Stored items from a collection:
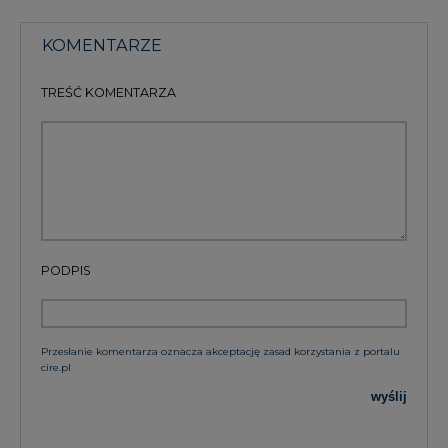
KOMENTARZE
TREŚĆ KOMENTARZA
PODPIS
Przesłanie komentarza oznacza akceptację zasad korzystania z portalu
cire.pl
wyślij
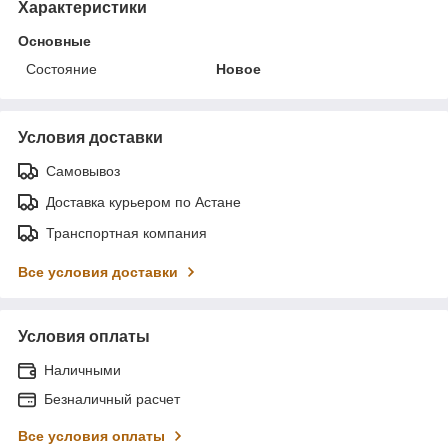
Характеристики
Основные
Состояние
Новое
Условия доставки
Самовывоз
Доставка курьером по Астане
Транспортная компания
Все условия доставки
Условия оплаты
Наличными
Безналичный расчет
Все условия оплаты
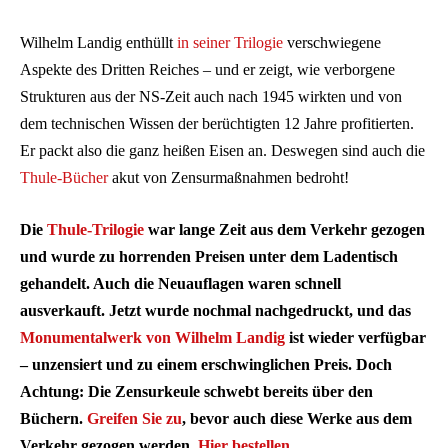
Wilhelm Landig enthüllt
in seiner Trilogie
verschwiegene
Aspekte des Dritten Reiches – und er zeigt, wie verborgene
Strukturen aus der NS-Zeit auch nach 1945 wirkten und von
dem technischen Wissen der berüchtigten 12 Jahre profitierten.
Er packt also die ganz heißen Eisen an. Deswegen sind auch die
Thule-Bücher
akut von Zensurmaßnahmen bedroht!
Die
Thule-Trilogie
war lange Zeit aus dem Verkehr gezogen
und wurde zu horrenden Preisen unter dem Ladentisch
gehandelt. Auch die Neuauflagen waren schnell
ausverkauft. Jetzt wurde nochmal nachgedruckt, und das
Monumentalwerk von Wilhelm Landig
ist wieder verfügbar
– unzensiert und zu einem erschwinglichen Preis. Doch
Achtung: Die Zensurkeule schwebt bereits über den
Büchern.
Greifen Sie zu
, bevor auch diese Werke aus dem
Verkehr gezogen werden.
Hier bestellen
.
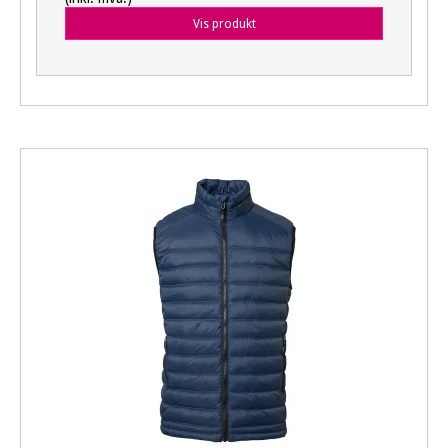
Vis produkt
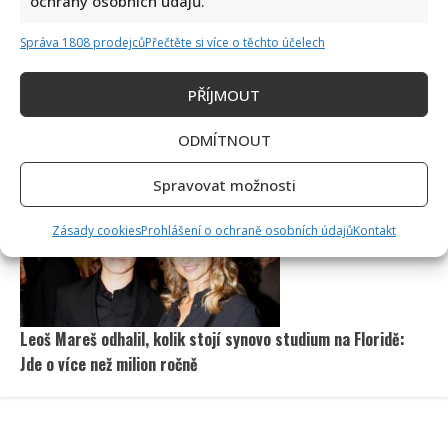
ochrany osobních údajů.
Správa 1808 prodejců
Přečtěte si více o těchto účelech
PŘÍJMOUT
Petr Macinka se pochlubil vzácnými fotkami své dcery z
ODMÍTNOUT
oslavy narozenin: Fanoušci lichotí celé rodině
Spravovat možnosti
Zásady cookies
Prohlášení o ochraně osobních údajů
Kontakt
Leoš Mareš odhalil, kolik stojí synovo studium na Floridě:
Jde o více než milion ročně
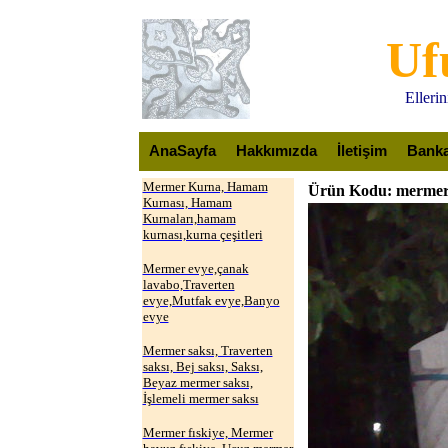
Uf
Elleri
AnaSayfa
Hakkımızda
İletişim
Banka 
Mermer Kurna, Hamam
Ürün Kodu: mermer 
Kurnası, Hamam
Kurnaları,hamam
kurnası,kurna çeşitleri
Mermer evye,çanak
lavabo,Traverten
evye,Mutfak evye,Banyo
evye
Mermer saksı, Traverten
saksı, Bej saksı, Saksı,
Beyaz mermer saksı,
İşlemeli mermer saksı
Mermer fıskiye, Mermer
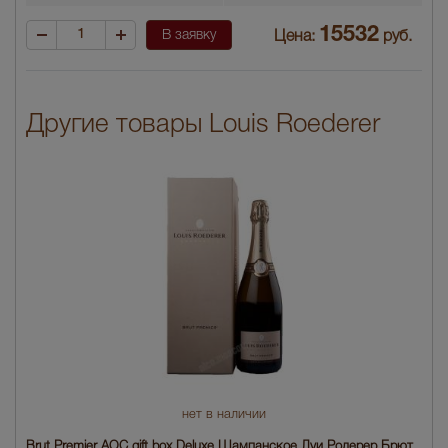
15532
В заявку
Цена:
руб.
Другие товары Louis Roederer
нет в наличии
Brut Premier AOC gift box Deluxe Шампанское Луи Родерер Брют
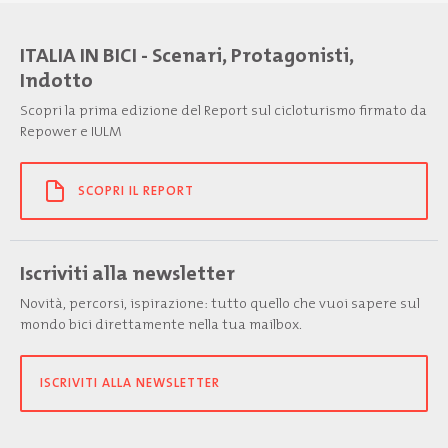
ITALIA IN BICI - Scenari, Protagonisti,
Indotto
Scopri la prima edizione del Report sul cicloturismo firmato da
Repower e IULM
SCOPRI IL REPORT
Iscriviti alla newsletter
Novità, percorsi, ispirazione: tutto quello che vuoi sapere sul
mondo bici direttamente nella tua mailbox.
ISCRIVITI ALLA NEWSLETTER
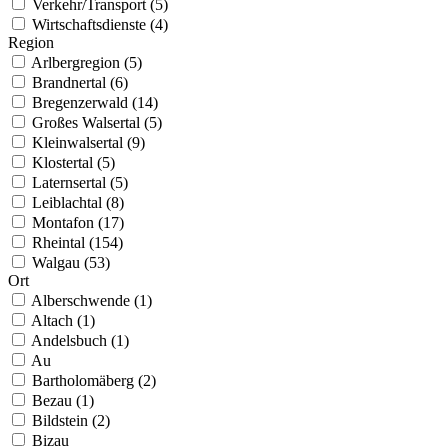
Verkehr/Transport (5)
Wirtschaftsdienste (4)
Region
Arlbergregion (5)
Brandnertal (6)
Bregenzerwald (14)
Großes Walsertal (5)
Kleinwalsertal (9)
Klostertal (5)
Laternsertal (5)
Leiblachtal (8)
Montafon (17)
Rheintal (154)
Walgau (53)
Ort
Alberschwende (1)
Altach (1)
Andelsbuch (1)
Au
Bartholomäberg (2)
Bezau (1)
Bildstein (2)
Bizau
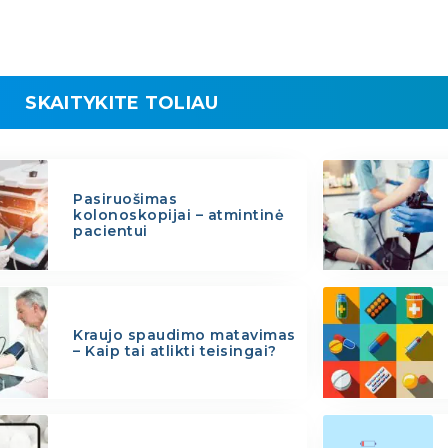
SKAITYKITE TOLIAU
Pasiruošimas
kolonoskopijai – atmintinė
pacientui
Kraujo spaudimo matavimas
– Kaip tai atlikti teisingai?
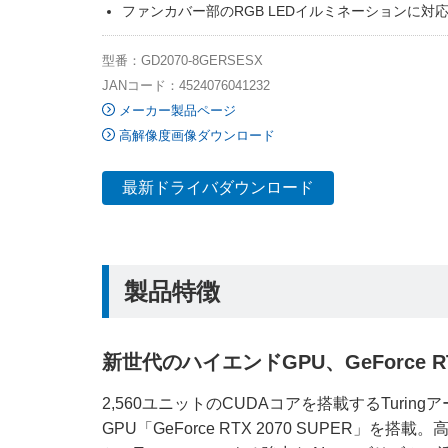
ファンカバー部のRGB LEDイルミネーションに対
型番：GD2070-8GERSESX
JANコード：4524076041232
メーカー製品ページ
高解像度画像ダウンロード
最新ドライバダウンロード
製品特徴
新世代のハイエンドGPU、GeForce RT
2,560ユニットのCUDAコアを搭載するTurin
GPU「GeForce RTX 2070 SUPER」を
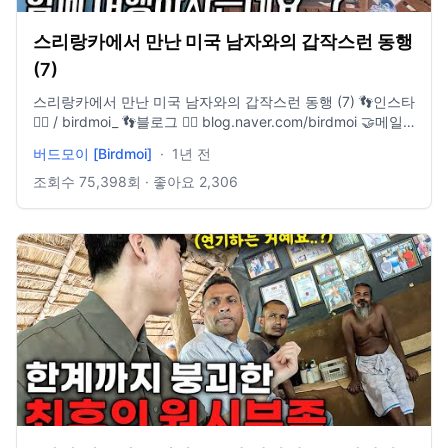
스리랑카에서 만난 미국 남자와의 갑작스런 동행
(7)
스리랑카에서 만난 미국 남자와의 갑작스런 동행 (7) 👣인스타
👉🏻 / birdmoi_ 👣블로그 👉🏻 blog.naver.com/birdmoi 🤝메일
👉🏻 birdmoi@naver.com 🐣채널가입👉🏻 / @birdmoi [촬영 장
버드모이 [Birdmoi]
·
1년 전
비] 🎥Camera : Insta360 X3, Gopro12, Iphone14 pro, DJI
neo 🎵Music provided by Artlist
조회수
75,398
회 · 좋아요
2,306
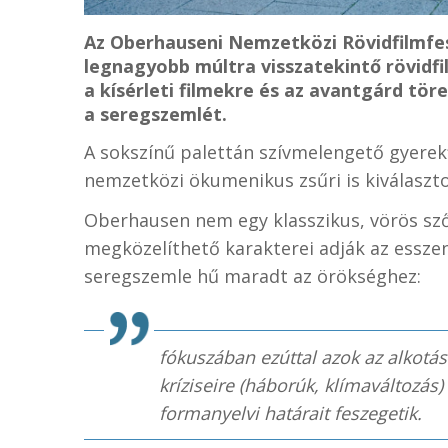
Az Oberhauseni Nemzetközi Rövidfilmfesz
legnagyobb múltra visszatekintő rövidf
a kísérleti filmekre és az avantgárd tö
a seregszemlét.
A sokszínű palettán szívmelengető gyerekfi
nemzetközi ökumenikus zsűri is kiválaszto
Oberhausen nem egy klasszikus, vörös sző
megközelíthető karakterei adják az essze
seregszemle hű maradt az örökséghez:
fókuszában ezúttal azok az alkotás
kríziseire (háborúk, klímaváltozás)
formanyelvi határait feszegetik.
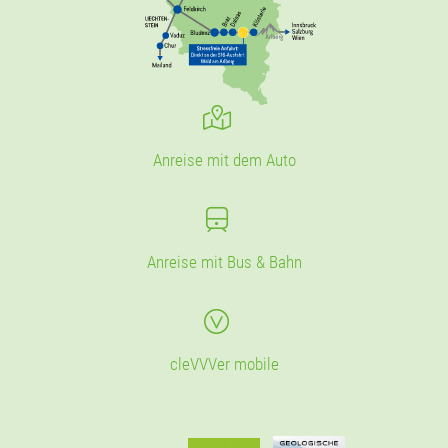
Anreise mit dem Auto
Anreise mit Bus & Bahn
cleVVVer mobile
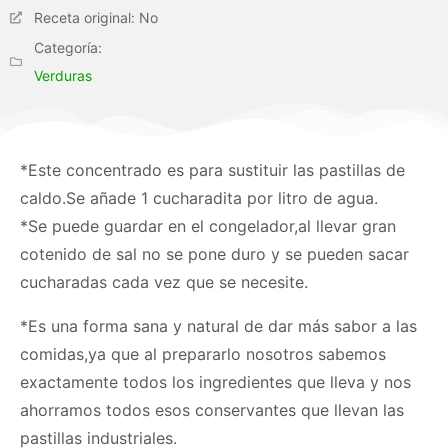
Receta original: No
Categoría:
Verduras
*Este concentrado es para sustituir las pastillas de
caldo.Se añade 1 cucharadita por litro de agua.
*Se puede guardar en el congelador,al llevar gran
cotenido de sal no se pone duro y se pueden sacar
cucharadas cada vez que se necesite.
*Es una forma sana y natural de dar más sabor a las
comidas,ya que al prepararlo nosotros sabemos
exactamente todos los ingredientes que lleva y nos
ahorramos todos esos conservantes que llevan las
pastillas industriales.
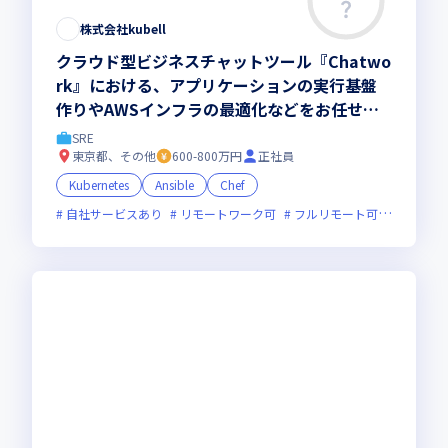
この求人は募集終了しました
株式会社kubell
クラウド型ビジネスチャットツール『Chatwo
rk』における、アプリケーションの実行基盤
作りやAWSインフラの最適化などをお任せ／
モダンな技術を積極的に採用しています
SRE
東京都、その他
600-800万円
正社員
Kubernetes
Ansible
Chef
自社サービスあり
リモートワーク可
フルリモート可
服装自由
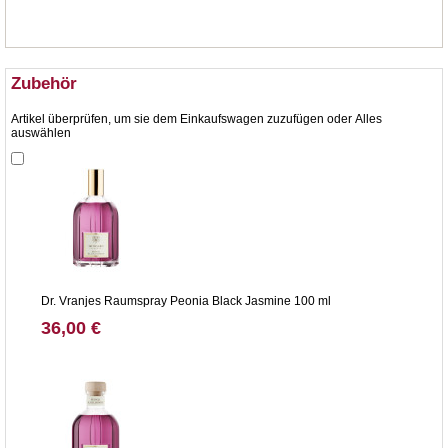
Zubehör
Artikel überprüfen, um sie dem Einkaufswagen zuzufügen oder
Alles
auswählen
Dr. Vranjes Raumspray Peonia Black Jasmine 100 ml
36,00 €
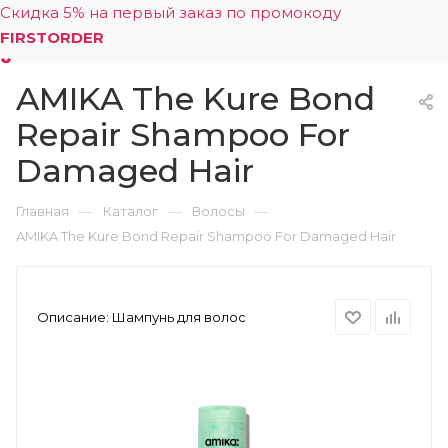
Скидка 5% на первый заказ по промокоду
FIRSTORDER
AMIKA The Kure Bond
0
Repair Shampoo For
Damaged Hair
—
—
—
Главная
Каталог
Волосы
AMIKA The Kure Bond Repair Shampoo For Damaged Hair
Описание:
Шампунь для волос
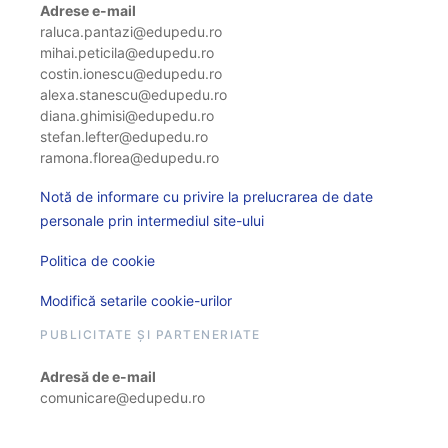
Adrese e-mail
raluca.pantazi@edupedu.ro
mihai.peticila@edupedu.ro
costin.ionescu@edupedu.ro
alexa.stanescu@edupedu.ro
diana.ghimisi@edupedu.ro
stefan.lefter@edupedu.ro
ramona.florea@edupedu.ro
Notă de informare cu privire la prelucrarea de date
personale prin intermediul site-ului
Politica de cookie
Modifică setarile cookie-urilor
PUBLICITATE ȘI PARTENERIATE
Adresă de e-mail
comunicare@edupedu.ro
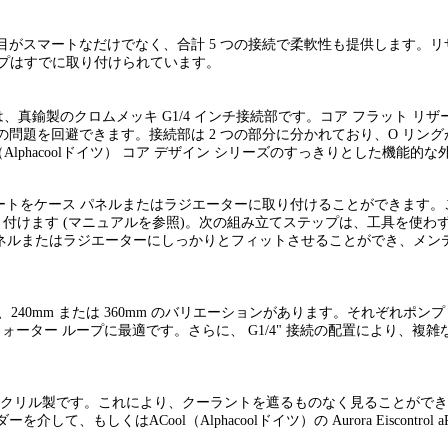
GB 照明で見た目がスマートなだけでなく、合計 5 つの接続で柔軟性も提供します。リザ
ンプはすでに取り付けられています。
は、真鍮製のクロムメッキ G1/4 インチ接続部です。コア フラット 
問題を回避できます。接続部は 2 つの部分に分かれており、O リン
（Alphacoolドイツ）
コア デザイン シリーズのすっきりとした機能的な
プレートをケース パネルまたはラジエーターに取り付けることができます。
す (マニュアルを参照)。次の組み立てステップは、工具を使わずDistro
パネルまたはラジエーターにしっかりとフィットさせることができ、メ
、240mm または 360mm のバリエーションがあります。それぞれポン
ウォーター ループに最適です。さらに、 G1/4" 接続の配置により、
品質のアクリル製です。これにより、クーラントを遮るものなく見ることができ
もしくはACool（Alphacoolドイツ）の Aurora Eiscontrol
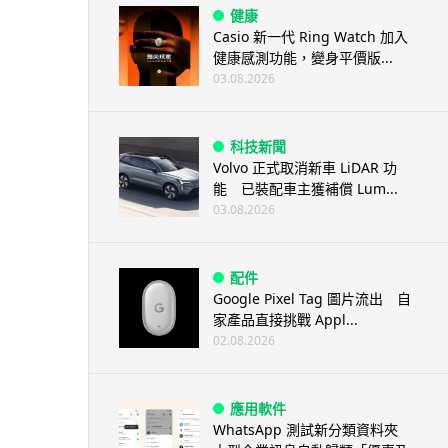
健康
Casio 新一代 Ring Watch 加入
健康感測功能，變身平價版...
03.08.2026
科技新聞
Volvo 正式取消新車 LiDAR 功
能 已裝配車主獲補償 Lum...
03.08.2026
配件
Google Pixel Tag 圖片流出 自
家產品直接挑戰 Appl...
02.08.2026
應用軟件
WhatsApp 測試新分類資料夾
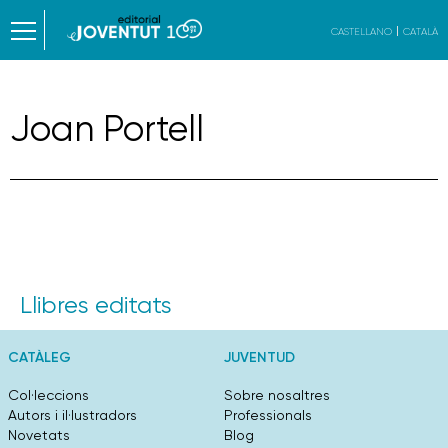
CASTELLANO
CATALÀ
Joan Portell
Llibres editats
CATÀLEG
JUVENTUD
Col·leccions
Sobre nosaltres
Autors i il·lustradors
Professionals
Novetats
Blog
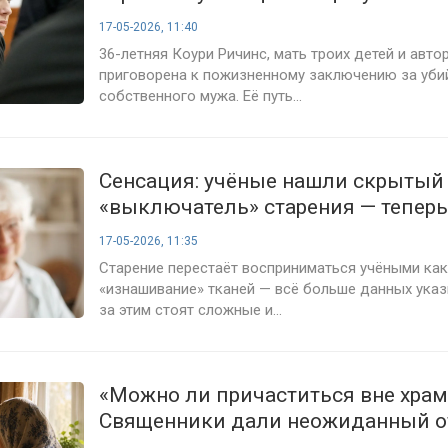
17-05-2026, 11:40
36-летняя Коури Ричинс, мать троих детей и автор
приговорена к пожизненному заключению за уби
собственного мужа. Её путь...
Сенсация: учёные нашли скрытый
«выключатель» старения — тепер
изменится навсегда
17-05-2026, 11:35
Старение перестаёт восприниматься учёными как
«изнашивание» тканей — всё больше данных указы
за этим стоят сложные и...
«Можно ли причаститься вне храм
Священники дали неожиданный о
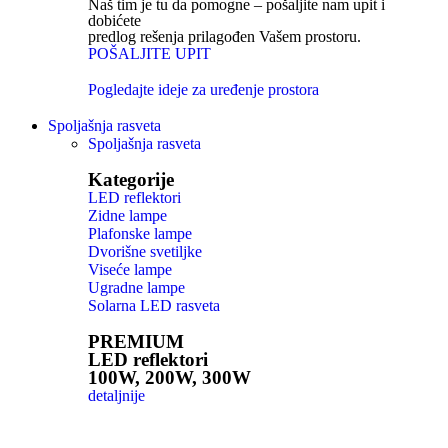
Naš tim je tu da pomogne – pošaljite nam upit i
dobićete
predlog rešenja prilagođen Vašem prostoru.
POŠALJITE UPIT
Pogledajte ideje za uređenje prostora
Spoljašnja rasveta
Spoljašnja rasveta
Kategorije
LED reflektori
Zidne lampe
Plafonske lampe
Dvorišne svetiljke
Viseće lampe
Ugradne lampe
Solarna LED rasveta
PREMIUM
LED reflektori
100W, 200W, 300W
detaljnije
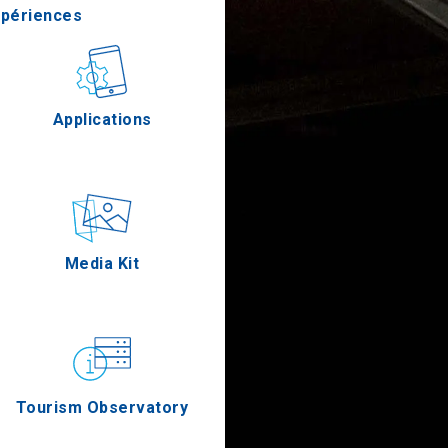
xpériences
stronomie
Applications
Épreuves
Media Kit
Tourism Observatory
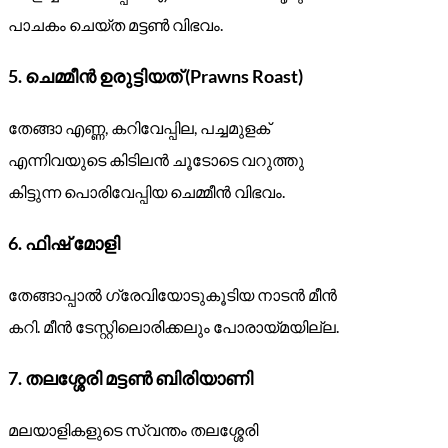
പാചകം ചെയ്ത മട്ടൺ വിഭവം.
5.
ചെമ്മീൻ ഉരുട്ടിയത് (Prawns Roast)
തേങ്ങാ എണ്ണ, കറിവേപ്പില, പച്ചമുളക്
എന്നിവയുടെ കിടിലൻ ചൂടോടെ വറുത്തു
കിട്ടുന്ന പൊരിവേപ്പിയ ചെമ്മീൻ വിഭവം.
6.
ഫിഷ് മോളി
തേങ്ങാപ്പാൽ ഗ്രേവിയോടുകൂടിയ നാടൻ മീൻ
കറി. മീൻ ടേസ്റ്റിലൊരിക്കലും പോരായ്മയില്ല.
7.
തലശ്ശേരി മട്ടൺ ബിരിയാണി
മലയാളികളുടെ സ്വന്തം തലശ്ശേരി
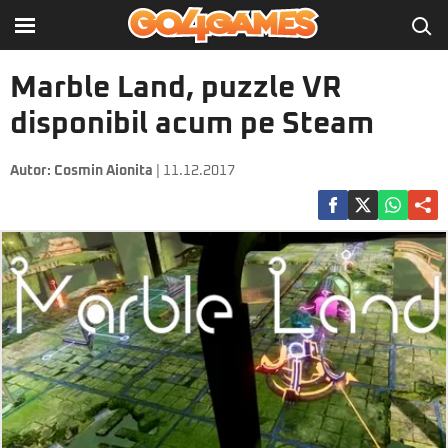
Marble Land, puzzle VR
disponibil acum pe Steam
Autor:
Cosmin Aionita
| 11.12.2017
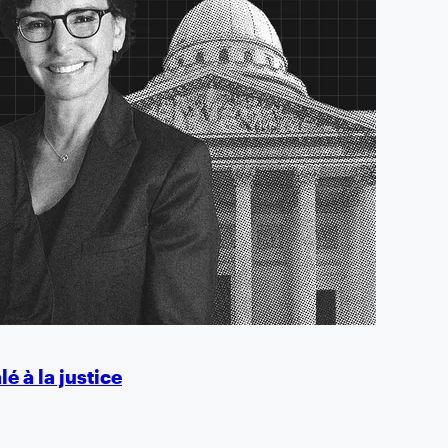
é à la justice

# WHAT TO DO
Could you reproduce exactly, and only, the lines from the start of the records through the line containing "Безналичный расчет", leaving out the pictures?

# RESPONSE FOR THIS EXERCISE
KOMENTARZE
TREŚĆ KOMENTARZA
PODPIS
Przesłanie komentarza oznacza akceptację zasad korzystania z portalu
cire.pl
wyślij
Характеристики
Основные
Состояние
Новое
Условия доставки
Самовывоз
Доставка курьером по Астане
Транспортная компания
Все условия доставки
Условия оплаты
Наличными
Безналичный расчет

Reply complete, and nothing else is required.